Et je sais bien surtout que le diable est, aussi, dans les détails, c’est-à-dire dans les situations particulières et que ce pacte devra, comme tous les pactes bien noués, prévoir les cas litigieux ou incertains, les circonscriptions où il sera légitime d’additionner les voix des diverses gauches ou celles des diverses droites, les exceptions, les éventuelles instances d’arbitrage.
Mais, que ce pacte soit, il le faut absolument.
Il faut, sur le principe, que les choses soient nettement dites.
Il faut tout faire, en clair, pour empêcher que le Front national, battu, le 5 mai, par les peuples de droite et de gauche confondus, ne se retrouve, au troisième tour, en position d’arbitre de la vie politique locale, donc nationale.

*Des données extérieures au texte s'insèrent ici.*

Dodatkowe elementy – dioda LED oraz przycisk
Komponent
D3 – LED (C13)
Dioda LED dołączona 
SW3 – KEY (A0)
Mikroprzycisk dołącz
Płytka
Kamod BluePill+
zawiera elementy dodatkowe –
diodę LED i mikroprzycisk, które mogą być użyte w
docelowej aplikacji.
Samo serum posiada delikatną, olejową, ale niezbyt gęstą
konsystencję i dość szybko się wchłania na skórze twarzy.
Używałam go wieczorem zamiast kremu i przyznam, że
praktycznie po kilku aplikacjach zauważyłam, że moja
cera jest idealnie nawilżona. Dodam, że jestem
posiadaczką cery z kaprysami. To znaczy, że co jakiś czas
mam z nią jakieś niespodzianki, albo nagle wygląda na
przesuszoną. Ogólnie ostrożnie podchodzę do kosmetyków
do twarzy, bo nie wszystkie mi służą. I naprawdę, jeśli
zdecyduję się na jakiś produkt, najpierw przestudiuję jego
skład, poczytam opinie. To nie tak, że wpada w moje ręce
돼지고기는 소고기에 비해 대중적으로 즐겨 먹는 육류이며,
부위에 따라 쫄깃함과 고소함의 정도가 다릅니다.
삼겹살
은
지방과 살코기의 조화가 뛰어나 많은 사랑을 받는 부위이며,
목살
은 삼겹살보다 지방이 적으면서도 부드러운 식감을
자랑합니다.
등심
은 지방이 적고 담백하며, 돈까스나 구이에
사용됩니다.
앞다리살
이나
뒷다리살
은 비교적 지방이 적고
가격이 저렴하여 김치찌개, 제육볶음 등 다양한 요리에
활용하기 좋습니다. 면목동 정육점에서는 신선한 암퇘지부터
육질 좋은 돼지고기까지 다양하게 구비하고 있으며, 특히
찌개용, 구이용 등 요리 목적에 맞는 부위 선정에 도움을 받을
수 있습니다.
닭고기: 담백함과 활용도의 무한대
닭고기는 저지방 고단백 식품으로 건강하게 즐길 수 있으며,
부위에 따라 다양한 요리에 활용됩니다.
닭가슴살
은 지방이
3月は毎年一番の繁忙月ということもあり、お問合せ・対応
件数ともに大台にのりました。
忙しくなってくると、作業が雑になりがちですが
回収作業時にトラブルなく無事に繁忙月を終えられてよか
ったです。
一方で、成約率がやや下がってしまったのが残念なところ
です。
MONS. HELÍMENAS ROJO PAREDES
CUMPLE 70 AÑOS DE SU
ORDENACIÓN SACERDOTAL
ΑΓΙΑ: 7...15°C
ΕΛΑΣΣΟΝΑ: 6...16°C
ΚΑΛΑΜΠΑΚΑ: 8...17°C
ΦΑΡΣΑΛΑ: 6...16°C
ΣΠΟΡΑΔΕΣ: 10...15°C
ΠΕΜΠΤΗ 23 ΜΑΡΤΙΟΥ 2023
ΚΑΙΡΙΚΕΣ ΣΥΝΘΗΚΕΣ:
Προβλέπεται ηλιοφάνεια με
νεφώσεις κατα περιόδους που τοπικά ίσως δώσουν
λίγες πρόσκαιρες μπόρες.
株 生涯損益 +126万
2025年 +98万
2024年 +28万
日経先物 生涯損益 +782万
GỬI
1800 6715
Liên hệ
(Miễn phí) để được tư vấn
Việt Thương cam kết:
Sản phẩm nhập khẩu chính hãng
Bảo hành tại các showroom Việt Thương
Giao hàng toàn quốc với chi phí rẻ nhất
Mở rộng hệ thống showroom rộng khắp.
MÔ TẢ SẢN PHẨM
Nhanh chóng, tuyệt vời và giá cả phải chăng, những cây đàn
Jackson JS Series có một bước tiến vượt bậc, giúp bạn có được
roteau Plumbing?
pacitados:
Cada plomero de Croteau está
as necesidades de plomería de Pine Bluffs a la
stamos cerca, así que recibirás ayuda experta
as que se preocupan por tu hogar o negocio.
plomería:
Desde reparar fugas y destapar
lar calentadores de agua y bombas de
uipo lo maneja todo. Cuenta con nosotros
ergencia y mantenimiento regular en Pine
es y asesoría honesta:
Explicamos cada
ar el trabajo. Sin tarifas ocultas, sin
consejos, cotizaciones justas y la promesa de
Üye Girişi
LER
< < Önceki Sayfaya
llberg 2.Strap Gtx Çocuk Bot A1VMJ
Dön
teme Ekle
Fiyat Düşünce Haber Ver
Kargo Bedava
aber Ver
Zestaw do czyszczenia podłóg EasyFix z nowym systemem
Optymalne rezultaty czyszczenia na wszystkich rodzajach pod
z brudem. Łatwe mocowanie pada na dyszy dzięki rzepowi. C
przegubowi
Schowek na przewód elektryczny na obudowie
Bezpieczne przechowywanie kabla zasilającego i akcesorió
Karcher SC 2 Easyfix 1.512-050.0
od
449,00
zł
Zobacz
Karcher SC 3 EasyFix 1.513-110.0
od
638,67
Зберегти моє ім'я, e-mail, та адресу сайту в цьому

Et il n’y a, pour cela, d’autre formule qu’un acte refondateur par lequel tous les candidats affirmeront, devant leurs électeurs et devant le peuple français : oui, bien sûr, il est normal que les apôtres de la haine et de la guerre entre Français s’expriment ; oui, en démocratie, il y a liberté pour les ennemis de la liberté ; mais tout républicain, de droite comme de gauche, a le devoir de garder la République avant de faire campagne pour son parti ou son camp.
Voter pour la droite quand on est de gauche : c’est difficile ; c’est briser avec deux siècles de tradition, de fidélités, de réflexes ; mais c’est ce qu’une majorité d’électeurs de gauche a fait, hier, dimanche, pour la première fois depuis longtemps.
Voter pour la gauche quand on est de droite : ce sera difficile ; ce sera briser, aussi, avec deux siècles de tradition idéologique et politique ; mais c’est ce qui sera demandé aux partisans de Nicolas Sarkozy, d’Alain Juppé, de François Bayrou, d’Alain Madelin, s’ils entendent continuer, jusqu’au bout, de faire front contre le Front.
A cette condition, le sursaut de ce dimanche n’aura pas été une extase sans lendemain – et il rendra, en France, sa dignité à la politique.